What the heck was going on? It couldn't be the Excel VBA code, right? Otherwise the individual models would also have crashed! And the same for the ensembles with a neutral gene! But they don't crash! So the culprit must be somewhere else. But where? (That's where out of desperation we went looking for it where it couldn't possibly be and found new ways of improving our code. And in this case we found a new way of speeding up the deployment of ensembles and models to Excel by optimizing the way Excel calculations were done.)

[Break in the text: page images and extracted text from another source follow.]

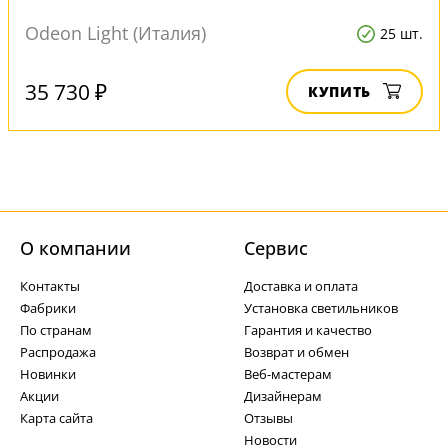
Odeon Light (Италия)
25 шт.
35 730 ₽
КУПИТЬ
О компании
Cервис
Контакты
Доставка и оплата
Фабрики
Установка светильников
По странам
Гарантия и качество
Распродажа
Возврат и обмен
Новинки
Веб-мастерам
Акции
Дизайнерам
Карта сайта
Отзывы
Новости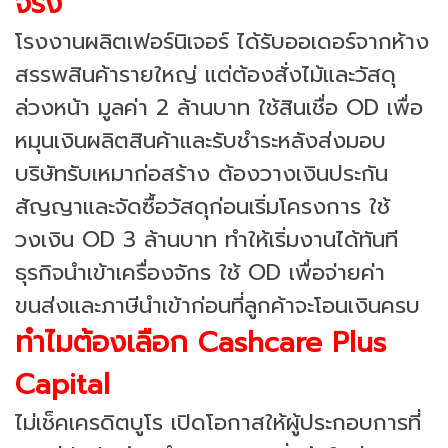
จริง
โรงงานผลิตเฟอร์นิเจอร์ ได้รับออเดอร์จากห้าง
สรรพสินค้ารายใหญ่ แต่ต้องสั่งไม้และวัสดุ
ล่วงหน้า มูลค่า 2 ล้านบาท ใช้สินเชื่อ OD เพื่อ
หมุนเงินผลิตสินค้าและรับชำระหลังส่งมอบ
บริษัทรับเหมาก่อสร้าง ต้องวางเงินประกัน
สัญญาและจัดซื้อวัสดุก่อนเริ่มโครงการ ใช้
วงเงิน OD 3 ล้านบาท ทำให้เริ่มงานได้ทันที
ธุรกิจนำเข้าเครื่องจักร ใช้ OD เพื่อจ่ายค่า
ขนส่งและภาษีนำเข้าก่อนที่ลูกค้าจะโอนเงินครบ
ทำไมต้องเลือก Cashcare Plus
Capital
ไม่เช็คเครดิตบูโร เปิดโอกาสให้ผู้ประกอบการที่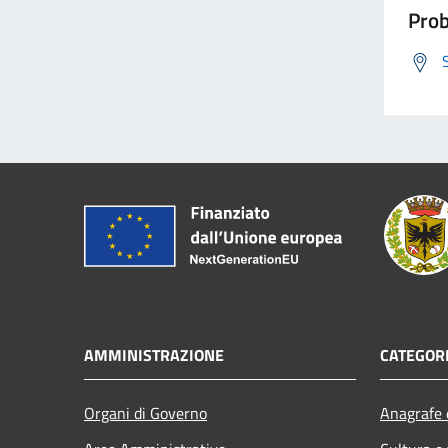
Prob
AMMINISTRAZIONE
CATEGORI
Organi di Governo
Anagrafe e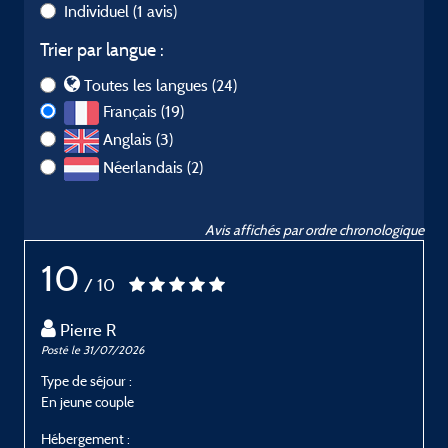
Individuel
(1 avis)
Trier par langue :
Toutes les langues (24)
Français (19)
Anglais (3)
Néerlandais (2)
Avis affichés par ordre chronologique
10
/ 10
Pierre R
Posté le 31/07/2026
P
Type de séjour :
T
En jeune couple
E
Hébergement :
H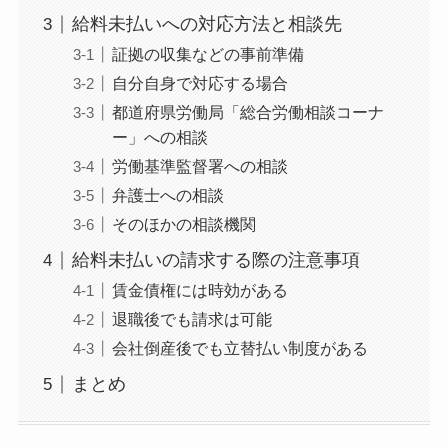
給料未払いへの対応方法と相談先
証拠の収集などの事前準備
自分自身で対応する場合
都道府県労働局「総合労働相談コーナ
ー」への相談
労働基準監督署への相談
弁護士への相談
そのほかの相談機関
給料未払いの請求する際の注意事項
賃金債権には時効がある
退職後でも請求は可能
会社倒産後でも立替払い制度がある
まとめ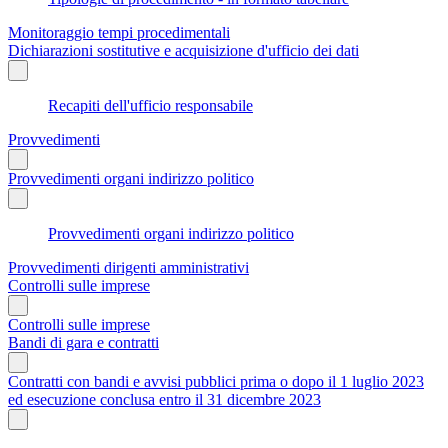
Monitoraggio tempi procedimentali
Dichiarazioni sostitutive e acquisizione d'ufficio dei dati
Recapiti dell'ufficio responsabile
Provvedimenti
Provvedimenti organi indirizzo politico
Provvedimenti organi indirizzo politico
Provvedimenti dirigenti amministrativi
Controlli sulle imprese
Controlli sulle imprese
Bandi di gara e contratti
Contratti con bandi e avvisi pubblici prima o dopo il 1 luglio 2023
ed esecuzione conclusa entro il 31 dicembre 2023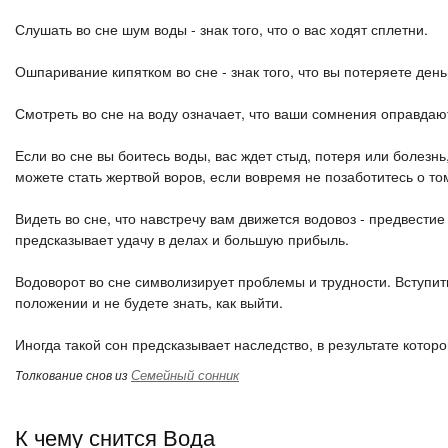
Слушать во сне шум воды - знак того, что о вас ходят сплетни.
Ошпаривание кипятком во сне - знак того, что вы потеряете день
Смотреть во сне на воду означает, что ваши сомнения оправдаю
Если во сне вы боитесь воды, вас ждет стыд, потеря или болезнь
можете стать жертвой воров, если вовремя не позаботитесь о том
Видеть во сне, что навстречу вам движется водовоз - предвестие
предсказывает удачу в делах и большую прибыль.
Водоворот во сне символизирует проблемы и трудности. Вступить 
положении и не будете знать, как выйти.
Иногда такой сон предсказывает наследство, в результате которо
Семейный сонник
Толкование снов из
К чему снится Вода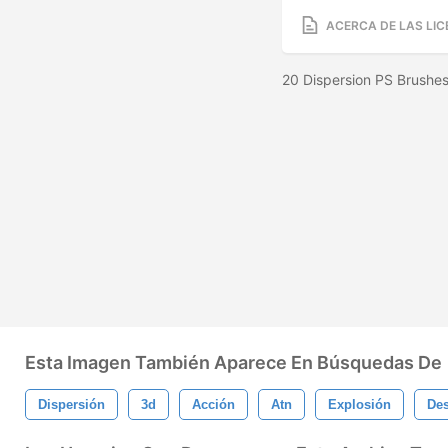
ACERCA DE LAS LIC
20 Dispersion PS Brushes
Esta Imagen También Aparece En Búsquedas De
Dispersión
3d
Acción
Atn
Explosión
De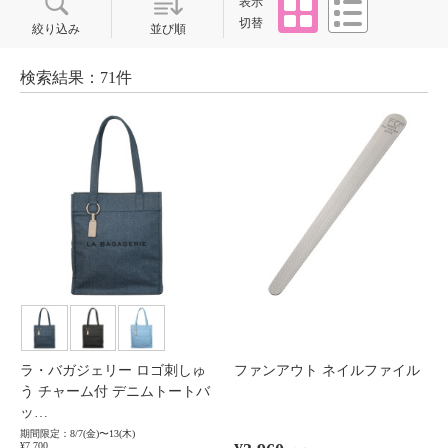
表示
切替
絞り込み
並び順
検索結果：71件
ラ・バガジェリー ロゴ刺しゅ
ファンアウト ネイルファイル
う チャーム付 デニムトートバ
ッ…
期間限定：8/7(金)〜13(木)
¥7,700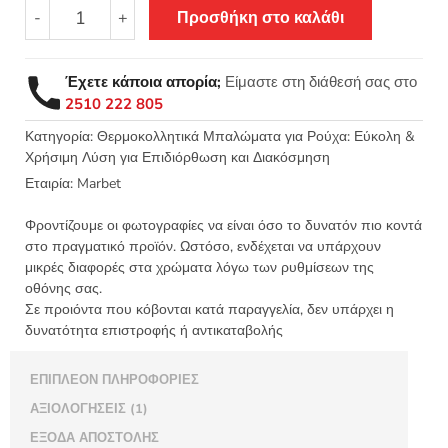
Θερμοκολλητικό
-
+
Προσθήκη στο καλάθι
σιδερότυπο
μοτίφ
μπάλωμα
Έχετε κάποια απορία;
Είμαστε στη διάθεσή σας στο
Born
2510 222 805
to
win
Κατηγορία:
Θερμοκολλητικά Μπαλώματα για Ρούχα: Εύκολη &
Χρήσιμη Λύση για Επιδιόρθωση και Διακόσμηση
90x90mm
-
Εταιρία:
Marbet
Marbet
APU01894
Φροντίζουμε οι φωτογραφίες να είναι όσο το δυνατόν πιο κοντά
ποσότητα
στο πραγματικό προϊόν. Ωστόσο, ενδέχεται να υπάρχουν
μικρές διαφορές στα χρώματα λόγω των ρυθμίσεων της
οθόνης σας.
Σε προιόντα που κόβονται κατά παραγγελία, δεν υπάρχει η
δυνατότητα επιστροφής ή αντικαταβολής
ΕΠΙΠΛΈΟΝ ΠΛΗΡΟΦΟΡΊΕΣ
ΑΞΙΟΛΟΓΉΣΕΙΣ (1)
ΈΞΟΔΑ ΑΠΟΣΤΟΛΉΣ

Well, after much head scratching we finally found the culprit: Minus zero in Excel calculations! A bug not even acknowledged by Microsoft (they say it's fixed and solved as it's just a minor inconvenience for anyone formatting cell colors according to the sign; see the discussion here).
But there's another problem with negative zero in Excel and that's the crash it causes in median calculations! Excel crashes completely and you have to close it down with the Task Manager. And it happens every time. I'm just surprised such a bug exists in Excel, but maybe medians are not as widely used as one would have thought.
Well, we could not wait for Microsoft to solve the problem of minus zero in their median algorithm (and elsewhere) and had to make a decision: either remove the calculations for the Median Model in the Excel worksheet (GeneXproTools evaluates the Median Model and the Average Model for the model ensembles deployed to Excel) or find a workaround to fix the minus zero problem in our Excel code.
We decided on the workaround as it does not corrupt the code much and solves the problem: So we now add zero to the model output in all Excel calculations. It looks a little silly if you don't know why it's there, but it prevents the crash of the median calculations in Excel with minus zero.